I need to extract from an InfluxDB3 Enterprise table with
17 Rows
40 columns
four of which tags
the datetime of the youngest and oldest rows. My expetation was that this would have been extremelly fast being InfluxDB optimized for timeseries. On countrary, I’m experiencing a big trouble since it takes, on my PC, more than four minutes and a lot of memory. One of the queries I am trying on a Jupyter Notebook is the following one
Your data is not an issue at all, you can try to modify the query a bit by adding a WHERE clause such as :
query = f’‘’
SELECT FIRST(bid), LAST(bid)
FROM “{measurement}”
WHERE time >= now() - 30d
‘’’
If your main use case is “give me the latest row(s) very fast,” also consider configuring a Last Values Cache on that table that will optimize the query further.
this may fix the last datetime, provided, but not granthed, that the last datetime in the DB was close to now(); but how about the first datetime of the entire table? We have no clues to limit the research range I guess.
Claude/Antropic and chatGPT gave me a suggestion that seems to work, but I have not found enough mentions in any documentation and this made me a bit uncomfortable; I copy the workaround found here following
Your query looks good as system.parquet_files is a valid, metadata‑based way to get approximate global start/end times very quickly. However there can be recent data in memory/WAL buffer which has not been written to parquet file yet so bear that in mind. Yes, using AI is great but also ask it to explain the answer in more detail, specially SQL query so you know what is going on and you can also advise reading our documentation for further clarity as that is most up to date resource.

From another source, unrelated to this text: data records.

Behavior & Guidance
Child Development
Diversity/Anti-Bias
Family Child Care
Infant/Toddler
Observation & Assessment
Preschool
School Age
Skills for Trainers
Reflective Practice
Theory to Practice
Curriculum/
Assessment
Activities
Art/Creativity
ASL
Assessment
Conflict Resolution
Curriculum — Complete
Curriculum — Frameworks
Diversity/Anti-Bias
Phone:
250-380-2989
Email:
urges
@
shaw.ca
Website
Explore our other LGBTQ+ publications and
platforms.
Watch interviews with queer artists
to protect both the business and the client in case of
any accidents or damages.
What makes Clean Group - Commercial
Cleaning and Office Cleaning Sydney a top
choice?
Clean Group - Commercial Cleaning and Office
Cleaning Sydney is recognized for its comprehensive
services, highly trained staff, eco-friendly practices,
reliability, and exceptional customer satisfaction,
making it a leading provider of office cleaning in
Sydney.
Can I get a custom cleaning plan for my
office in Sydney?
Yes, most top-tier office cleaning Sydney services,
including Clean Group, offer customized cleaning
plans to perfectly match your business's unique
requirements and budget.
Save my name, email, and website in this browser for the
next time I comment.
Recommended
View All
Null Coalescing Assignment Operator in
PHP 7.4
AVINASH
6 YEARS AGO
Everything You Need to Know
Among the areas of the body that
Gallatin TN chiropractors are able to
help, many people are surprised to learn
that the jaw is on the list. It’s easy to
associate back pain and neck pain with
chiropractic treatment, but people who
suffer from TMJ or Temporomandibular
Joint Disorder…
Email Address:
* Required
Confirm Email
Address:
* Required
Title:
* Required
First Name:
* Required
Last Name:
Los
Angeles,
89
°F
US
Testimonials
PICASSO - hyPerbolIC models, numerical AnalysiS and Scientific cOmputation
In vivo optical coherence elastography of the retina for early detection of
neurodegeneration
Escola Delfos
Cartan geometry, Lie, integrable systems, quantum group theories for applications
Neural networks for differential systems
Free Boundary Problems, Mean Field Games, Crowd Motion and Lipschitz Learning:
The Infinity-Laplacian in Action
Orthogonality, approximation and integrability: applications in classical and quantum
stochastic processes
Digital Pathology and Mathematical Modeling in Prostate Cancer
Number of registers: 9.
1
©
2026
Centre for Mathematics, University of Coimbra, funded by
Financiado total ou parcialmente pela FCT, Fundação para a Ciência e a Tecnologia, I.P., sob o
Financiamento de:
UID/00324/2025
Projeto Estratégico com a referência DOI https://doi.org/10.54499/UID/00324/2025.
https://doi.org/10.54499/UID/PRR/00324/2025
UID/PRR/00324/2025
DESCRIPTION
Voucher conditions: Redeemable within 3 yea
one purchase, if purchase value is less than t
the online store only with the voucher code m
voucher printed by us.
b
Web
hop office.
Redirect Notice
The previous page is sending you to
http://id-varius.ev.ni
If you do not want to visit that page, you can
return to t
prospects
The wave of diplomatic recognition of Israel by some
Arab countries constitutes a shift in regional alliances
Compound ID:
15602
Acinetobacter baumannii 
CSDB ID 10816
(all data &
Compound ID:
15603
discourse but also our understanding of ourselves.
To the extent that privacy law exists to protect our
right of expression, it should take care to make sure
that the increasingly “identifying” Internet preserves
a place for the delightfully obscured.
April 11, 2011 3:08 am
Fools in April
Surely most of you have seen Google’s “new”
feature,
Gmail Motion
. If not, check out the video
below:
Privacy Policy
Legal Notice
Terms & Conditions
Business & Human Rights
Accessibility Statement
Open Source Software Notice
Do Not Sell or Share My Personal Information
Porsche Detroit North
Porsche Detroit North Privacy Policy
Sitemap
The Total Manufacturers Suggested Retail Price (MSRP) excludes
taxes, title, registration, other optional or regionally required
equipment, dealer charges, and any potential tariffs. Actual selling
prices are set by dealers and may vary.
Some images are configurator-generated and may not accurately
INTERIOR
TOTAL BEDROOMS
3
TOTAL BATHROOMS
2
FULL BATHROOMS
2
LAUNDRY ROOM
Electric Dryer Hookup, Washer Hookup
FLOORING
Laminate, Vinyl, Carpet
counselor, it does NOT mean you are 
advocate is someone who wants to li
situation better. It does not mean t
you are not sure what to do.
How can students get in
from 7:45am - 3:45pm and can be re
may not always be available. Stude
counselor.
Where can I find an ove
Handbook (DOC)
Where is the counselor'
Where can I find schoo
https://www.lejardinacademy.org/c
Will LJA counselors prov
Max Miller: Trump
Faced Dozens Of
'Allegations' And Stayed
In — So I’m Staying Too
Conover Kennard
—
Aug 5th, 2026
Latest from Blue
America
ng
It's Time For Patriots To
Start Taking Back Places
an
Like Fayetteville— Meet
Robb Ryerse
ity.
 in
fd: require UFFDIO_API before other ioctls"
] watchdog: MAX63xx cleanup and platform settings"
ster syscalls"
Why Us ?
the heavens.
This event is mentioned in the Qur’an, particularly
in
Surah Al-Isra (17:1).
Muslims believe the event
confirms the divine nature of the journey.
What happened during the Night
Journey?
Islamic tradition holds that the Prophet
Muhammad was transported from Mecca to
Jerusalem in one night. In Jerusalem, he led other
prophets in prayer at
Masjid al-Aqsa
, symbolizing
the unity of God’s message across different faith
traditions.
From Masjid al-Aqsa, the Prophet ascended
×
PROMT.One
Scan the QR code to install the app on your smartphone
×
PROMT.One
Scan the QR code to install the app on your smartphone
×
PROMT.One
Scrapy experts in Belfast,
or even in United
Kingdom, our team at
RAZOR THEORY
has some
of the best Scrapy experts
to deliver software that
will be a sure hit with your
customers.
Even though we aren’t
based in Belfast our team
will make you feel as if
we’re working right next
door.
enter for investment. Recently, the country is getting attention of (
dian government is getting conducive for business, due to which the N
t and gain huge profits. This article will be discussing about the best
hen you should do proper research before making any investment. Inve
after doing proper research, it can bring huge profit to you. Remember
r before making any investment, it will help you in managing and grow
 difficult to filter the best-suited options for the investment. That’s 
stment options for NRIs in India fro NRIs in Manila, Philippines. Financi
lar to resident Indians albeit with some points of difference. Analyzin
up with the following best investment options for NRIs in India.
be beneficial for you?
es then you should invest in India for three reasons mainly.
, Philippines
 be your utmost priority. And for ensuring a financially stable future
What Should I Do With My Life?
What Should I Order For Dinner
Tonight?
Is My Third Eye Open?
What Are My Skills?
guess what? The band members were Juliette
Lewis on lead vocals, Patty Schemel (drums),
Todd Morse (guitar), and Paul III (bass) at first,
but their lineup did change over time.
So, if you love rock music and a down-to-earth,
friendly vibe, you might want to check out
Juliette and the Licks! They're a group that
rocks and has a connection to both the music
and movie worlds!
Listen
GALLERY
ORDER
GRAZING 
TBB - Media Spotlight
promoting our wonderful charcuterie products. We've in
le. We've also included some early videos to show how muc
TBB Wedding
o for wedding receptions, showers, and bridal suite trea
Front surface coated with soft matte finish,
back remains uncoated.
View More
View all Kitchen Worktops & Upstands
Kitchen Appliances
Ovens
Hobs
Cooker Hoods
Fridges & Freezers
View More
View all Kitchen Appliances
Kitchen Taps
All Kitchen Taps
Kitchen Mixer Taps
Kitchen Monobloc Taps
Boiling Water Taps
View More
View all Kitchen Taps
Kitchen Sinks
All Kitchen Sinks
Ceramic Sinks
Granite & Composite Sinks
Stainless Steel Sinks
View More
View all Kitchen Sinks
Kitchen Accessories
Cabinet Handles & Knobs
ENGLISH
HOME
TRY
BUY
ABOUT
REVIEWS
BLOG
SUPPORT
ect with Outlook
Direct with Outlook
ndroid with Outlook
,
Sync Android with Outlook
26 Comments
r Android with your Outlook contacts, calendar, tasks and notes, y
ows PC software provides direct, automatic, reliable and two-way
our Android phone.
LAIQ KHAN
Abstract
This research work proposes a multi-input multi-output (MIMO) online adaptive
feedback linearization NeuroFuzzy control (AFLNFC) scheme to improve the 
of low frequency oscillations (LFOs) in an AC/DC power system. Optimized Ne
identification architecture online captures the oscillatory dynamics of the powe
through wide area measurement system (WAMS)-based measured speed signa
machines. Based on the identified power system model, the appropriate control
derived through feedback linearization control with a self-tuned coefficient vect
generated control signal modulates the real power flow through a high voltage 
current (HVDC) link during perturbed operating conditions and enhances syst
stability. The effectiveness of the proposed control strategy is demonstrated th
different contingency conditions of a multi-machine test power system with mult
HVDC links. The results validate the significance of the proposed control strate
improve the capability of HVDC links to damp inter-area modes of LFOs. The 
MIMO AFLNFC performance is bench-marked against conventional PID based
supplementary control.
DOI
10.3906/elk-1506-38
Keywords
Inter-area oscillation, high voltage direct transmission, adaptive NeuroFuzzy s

Thank you @suyash do you think there is a more robust and still fast way to get te first datetime when we really don’t know how to reduce the investigation range? Secondarly, is there a way to understand if there is pending recent data not yet ingested and in case a way to force InfluxDB to write it and update system parquet files?
Thank you.
PS: in my original post .. it was 17 million rows, not just 17!
I have a problem using that strategy interrogating system.parquet_files; it seems that the parquet metadata files are not uptadate at every new writing so that for instance if I start to write on a new table and 10 minutes later I interrogate the meatadata parquet files the system don’t find them. Is there a way to force the update of the system.parquet_files? alternatevelly how can set and use the Last Values Cache for retrieving quickly the min and max datetime in the table?